Alex Karasulu closed DIRSERVER-610.
-----------------------------------

    Resolution: Fixed

done a while back - now admin password is no longer in server.xml

> Need to simplify process for changing admin password
> ----------------------------------------------------
>
>                 Key: DIRSERVER-610
>                 URL: https://issues.apache.org/jira/browse/DIRSERVER-610
>             Project: Directory ApacheDS
>          Issue Type: Improvement
>          Components: core
>    Affects Versions: 1.5.0, 1.0.2
>            Reporter: Endi S. Dewata
>             Fix For: 1.5.3
>
>
> As described in http://directory.apache.org/subprojects/apacheds/docs/users/authentication.html, currently to change admin password you need to perform 2 steps: ldapmodify and then change server.xml.
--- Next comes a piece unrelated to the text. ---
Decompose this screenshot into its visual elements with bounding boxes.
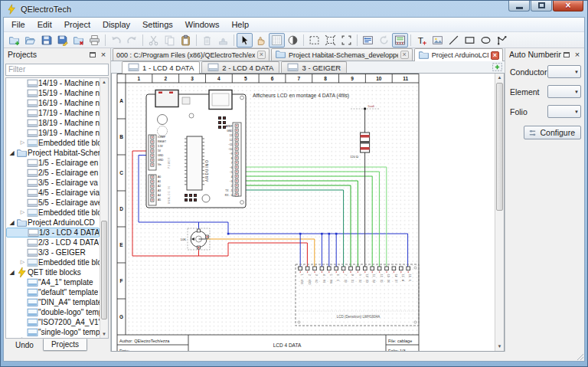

While the functionality works just fine, this has become a usability issue in both stand-alone and embedded mode as the admin user is required to maintain the same passwords stored in 2 different locations. Eventhough requiring a password in server.xml might prevent unauthorized user from starting the server, it's also a security risk because the password is stored in plain text and probably cannot be encrypted because it needs to be validated against the one stored in the backend.
> Several alternatives:
> 1. Automatically modify server.xml when the admin password is changed via ldapmodify. However, if the user changed server.xml manually it will become unsynchronized. Also, in embedded mode this might not work because the config might not be stored in server.xml.
> 2. Store the admin password (or just the hash value) in the configuration file only (server.xml) as in OpenLDAP. When the admin user binds, the password will be validated against this hash value.
> 3. Store the admin password in the backend storage only along with other users' passwords. This might be the simplest solution because it's already been implemented.